Позиции Бурстина и Зинна отражают не их индивидуальные особенности, а важнейшую черту американской исторической науки в целом. Во все времена она была разделена мировоззренчески. Современным примером наличия идеологических влияний на американскую историографию может служить политкорректность – набор ценностных установок, оформившихся под воздействием общественно-политических процессов и изменений последней трети XX в. в американском обществе, в первую очередь в либеральных кругах (но ее не в состоянии проигнорировать и консерваторы). В историографии США тогда укоренились гендерные и афроамериканские исследования, в университетах появились соответствующие кафедры и учебные курсы. Научная картина американской истории серьезно разнообразилась и пополнилась. Но в изучении новой проблематики обнаружились и перекосы, находящиеся в противоречии с принципами историзма.
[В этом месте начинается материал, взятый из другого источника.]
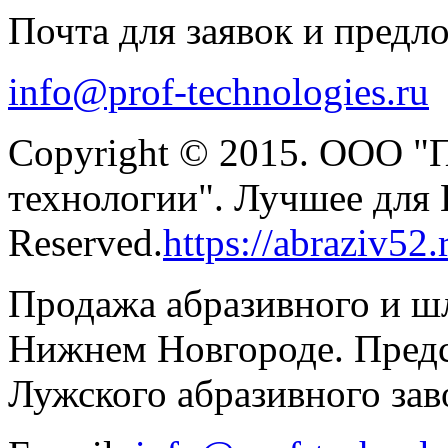
Почта для заявок и предл
info@prof-technologies.ru
Copyright © 2015. ООО "
технологии". Лучшее для В
Reserved.
https://abraziv52.
Продажа абразивного и ш
Нижнем Новгороде. Предс
Лужского абразивного зав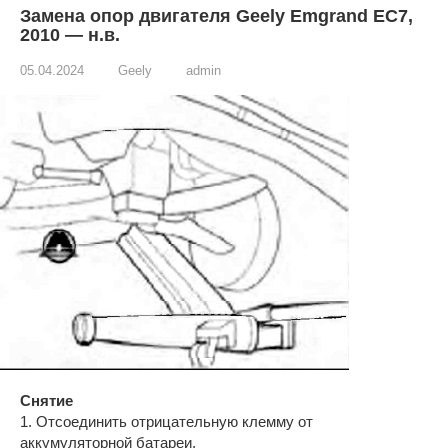
Замена опор двигателя Geely Emgrand EC7,
2010 — н.в.
05.04.2024
Geely
admin
Снятие
1. Отсоединить отрицательную клемму от
аккумуляторной батареи.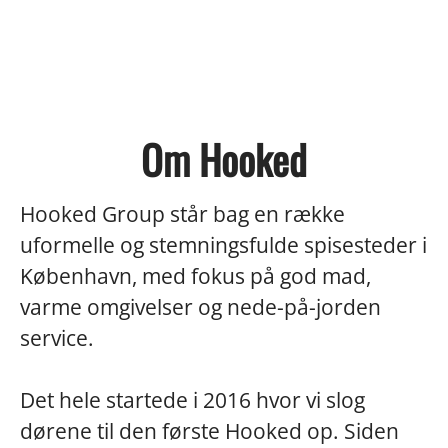
Om Hooked
Hooked Group står bag en række
uformelle og stemningsfulde spisesteder i
København, med fokus på god mad,
varme omgivelser og nede-på-jorden
service.
Det hele startede i 2016 hvor vi slog
dørene til den første Hooked op. Siden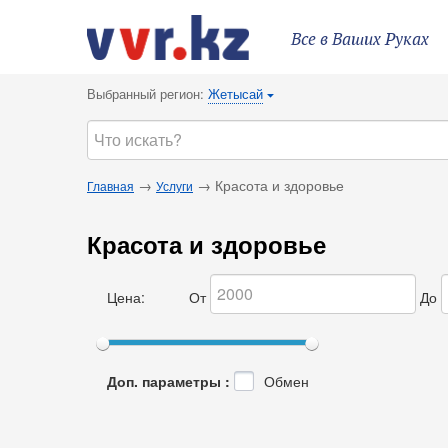
Все в Ваших Руках
Выбранный регион:
Жетысай
{
→
→ Красота и здоровье
Главная
Услуги
Красота и здоровье
Цена:
От
До
Доп. параметры :
Обмен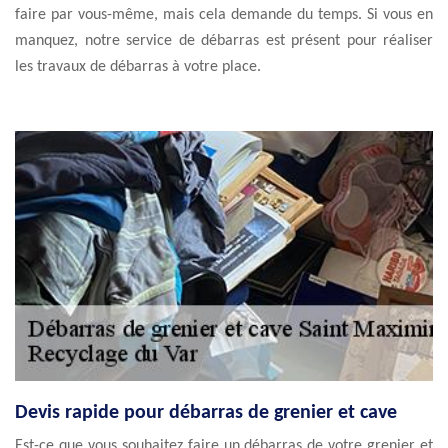
faire par vous-même, mais cela demande du temps. Si vous en
manquez, notre service de débarras est présent pour réaliser
les travaux de débarras à votre place.
Devis rapide pour débarras de grenier et cave
Est-ce que vous souhaitez faire un débarras de votre grenier et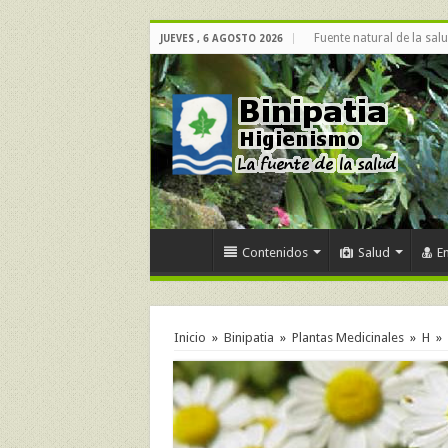
Fuente natural de la sal
JUEVES , 6 AGOSTO 2026
Contenidos
Salud
E
Inicio
»
Binipatia
»
Plantas Medicinales
»
H
»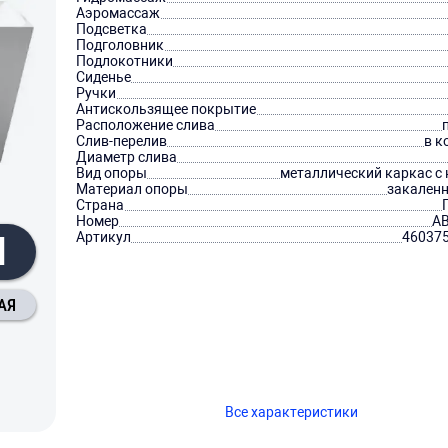
Аэромассаж
Подсветка
Подголовник
Подлокотники
Сиденье
Ручки
Антискользящее покрытие
Расположение слива
Слив-перелив
в к
Диаметр слива
Вид опоры
металлический каркас с
Материал опоры
закаленн
Страна
Номер
AB
Я
Артикул
46037
АЯ
Все характеристики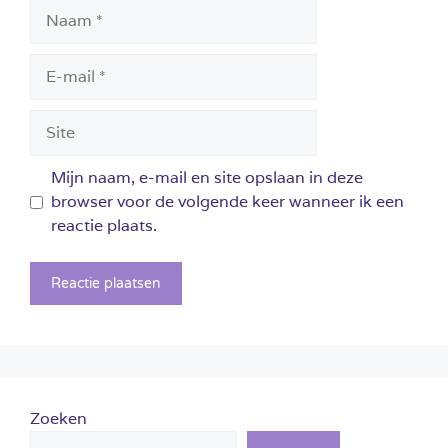
Naam
E-
mail
Site
Mijn naam, e-mail en site opslaan in deze
browser voor de volgende keer wanneer ik een
reactie plaats.
Zoeken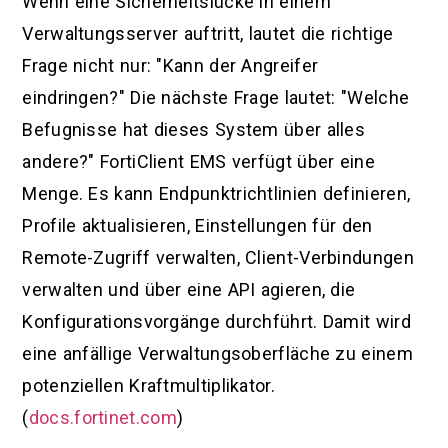
Wenn eine Sicherheitslücke in einem
Verwaltungsserver auftritt, lautet die richtige
Frage nicht nur: "Kann der Angreifer
eindringen?" Die nächste Frage lautet: "Welche
Befugnisse hat dieses System über alles
andere?" FortiClient EMS verfügt über eine
Menge. Es kann Endpunktrichtlinien definieren,
Profile aktualisieren, Einstellungen für den
Remote-Zugriff verwalten, Client-Verbindungen
verwalten und über eine API agieren, die
Konfigurationsvorgänge durchführt. Damit wird
eine anfällige Verwaltungsoberfläche zu einem
potenziellen Kraftmultiplikator.
(
docs.fortinet.com
)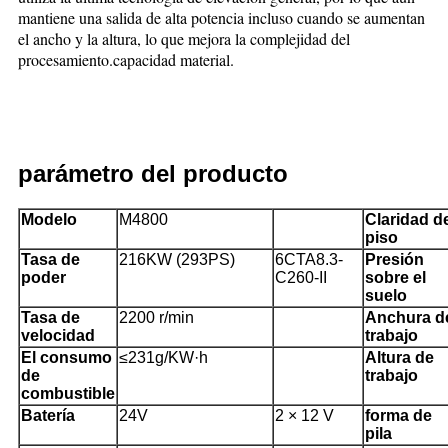
mantiene una salida de alta potencia incluso cuando se aumentan
el ancho y la altura, lo que mejora la complejidad del
procesamiento.capacidad material.
parámetro del producto
Modelo
M4800
Claridad d
piso
Tasa de
216KW (293PS)
6CTA8.3-
Presión
poder
C26
0-II
sobre el
suelo
Tasa de
2200 r/min
Anchura d
velocidad
trabajo
El consumo
≤231g/KW·h
Altura de
de
trabajo
combustible
Batería
24V
2 × 12 V
forma de
pila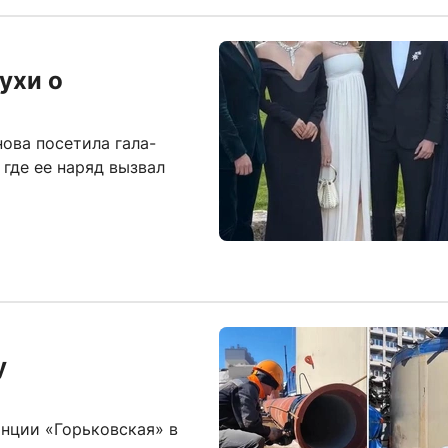
ухи о
ова посетила гала-
где ее наряд вызвал
у
нции «Горьковская» в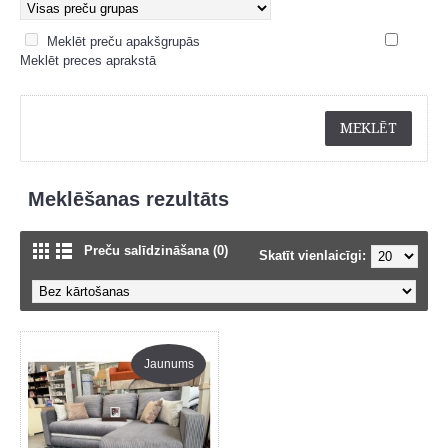
Meklēt preču apakšgrupās
Meklēt preces aprakstā
Meklēšanas rezultāts
Preču salīdzināšana (0)
Skatīt vienlaicīgi:
Jaunums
Многие историки в своем исследовательском видении подчинились либеральной политкорректности, которая фактически наложила табу на критические суждения в отношении афроамериканского, равно как и женского движений. Кроме того, важнейшие события прошлого, такие как Война США за независимость, Гражданская война, прогрессивная эра начала XX в. и новый курс 1930-х годов, стали оцениваться не столько в связи с их позитивными нововведениями в сравнении с предшествующими эпохами, сколько в связи с неспособностью на разных этапах, в том числе начальных, обеспечить равные права афроамериканцам, женщинам, как и другим угнетенным социальным группам.
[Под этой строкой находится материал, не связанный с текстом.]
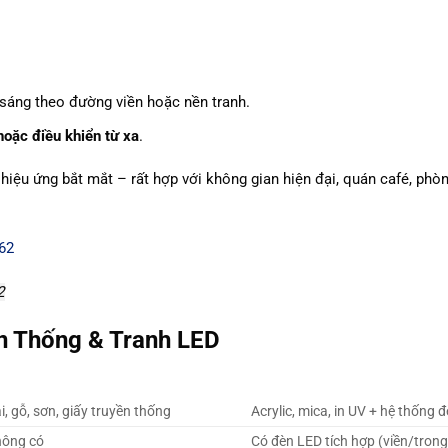
 sáng theo đường viền hoặc nền tranh.
oặc điều khiển từ xa
.
, hiệu ứng bắt mắt – rất hợp với không gian hiện đại, quán café, phò
2
ền Thống & Tranh LED
i, gỗ, sơn, giấy truyền thống
Acrylic, mica, in UV + hệ thống 
ông có
Có đèn LED tích hợp (viền/trong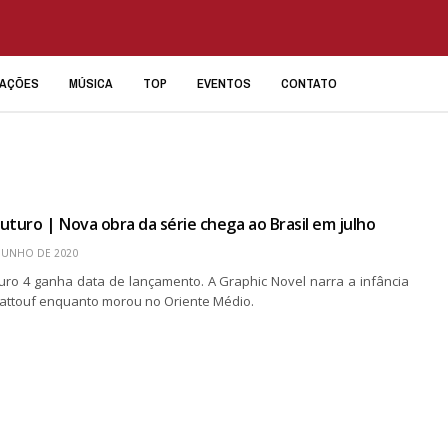
IAÇÕES
MÚSICA
TOP
EVENTOS
CONTATO
uturo | Nova obra da série chega ao Brasil em julho
 JUNHO DE 2020
uro 4 ganha data de lançamento. A Graphic Novel narra a infância
Sattouf enquanto morou no Oriente Médio.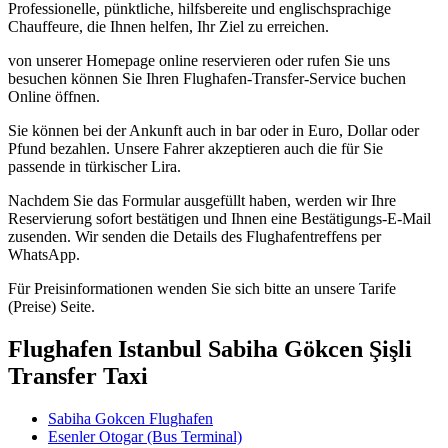
Professionelle, pünktliche, hilfsbereite und englischsprachige
Chauffeure, die Ihnen helfen, Ihr Ziel zu erreichen.
von unserer Homepage online reservieren oder rufen Sie uns
besuchen können Sie Ihren Flughafen-Transfer-Service buchen
Online öffnen.
Sie können bei der Ankunft auch in bar oder in Euro, Dollar oder
Pfund bezahlen. Unsere Fahrer akzeptieren auch die für Sie
passende in türkischer Lira.
Nachdem Sie das Formular ausgefüllt haben, werden wir Ihre
Reservierung sofort bestätigen und Ihnen eine Bestätigungs-E-Mail
zusenden. Wir senden die Details des Flughafentreffens per
WhatsApp.
Für Preisinformationen wenden Sie sich bitte an unsere Tarife
(Preise) Seite.
Flughafen Istanbul Sabiha Gökcen Şişli
Transfer Taxi
Sabiha Gokcen Flughafen
Esenler Otogar (Bus Terminal)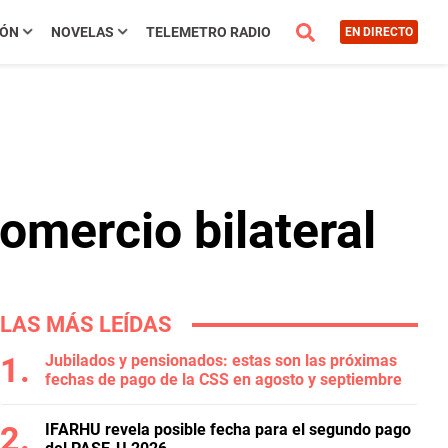
IÓN
NOVELAS
TELEMETRO RADIO
EN DIRECTO
omercio bilateral
LAS MÁS LEÍDAS
Jubilados y pensionados: estas son las próximas
fechas de pago de la CSS en agosto y septiembre
IFARHU revela posible fecha para el segundo pago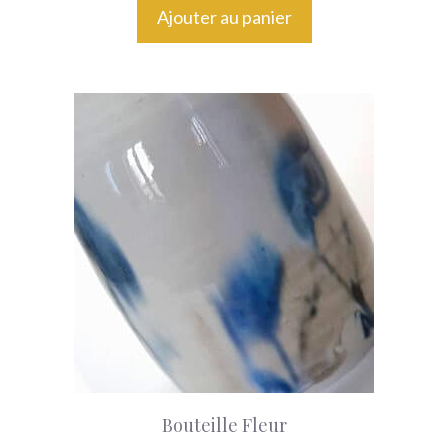
Ajouter au panier
Bouteille Fleur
Политкорректность в анализе истории, по сути, равнозначна подходу, известному как «политика, опрокинутая в прошлое». Он противоречит основополагающему для исторической науки принципу историзма. Суть последнего: события и деятели прошлого оцениваются в связи с тем, что они дали в сравнении с предшествующими эпохами и в контексте возможностей своего времени, а не в связи с тем, чего они не смогли и не могли дать в сравнении с последующими эпохами и современностью. При этом человеческое «измерение» и «цена» событий и изменений прошлых эпох могут / должны включаться в исследовательскую концепцию. Также явления прошлого могут быть проанализированы исследователем в их дальнейшем развитии. Но позитивные достижения современности, оказавшиеся возможными благодаря более высокому уровню развития цивилизации и культуры, не могут / не должны служить основой негативных оценок прошлого. В противном случае все прошлое может предстать в качестве «темных веков». Именно так, например, оценивали Средневековье просветители XVIII в. Но последующие историки признали, что и Средневековье дало много позитивного в сравнении с Античностью, превозносившейся просветителями. Историзм при всей кажущейся простоте на самом деле категория тонкая. На мой взгляд, он не воспринимается многими представителями социальных наук, сосредоточенных на современности и вольно экстраполирующих свои оценки в прошлое. Да и среди историков есть те, кто им пренебрегают.
Итак, идеологические позиции и различия имеют место и в профессиональной историографии. Но они не ограничивают возможностей тех профессионалов, для которых смысл жизни и деятельности заключается в постижении исторической истины (в противном случае жизнь следовало посвятить другой профессии, например, строителя) и которые могут подняться над идеологемой, если она противоречит убедительному факту истории или убедительному аргументу историка. Различающиеся школы вступают в диалог друг с другом, воспринимают рациональные и доказанные аргументы и факты оппонентов. Так происходит приближение к исторической истине. Это режим научной академической свободы. Он исключает претензию на монополию.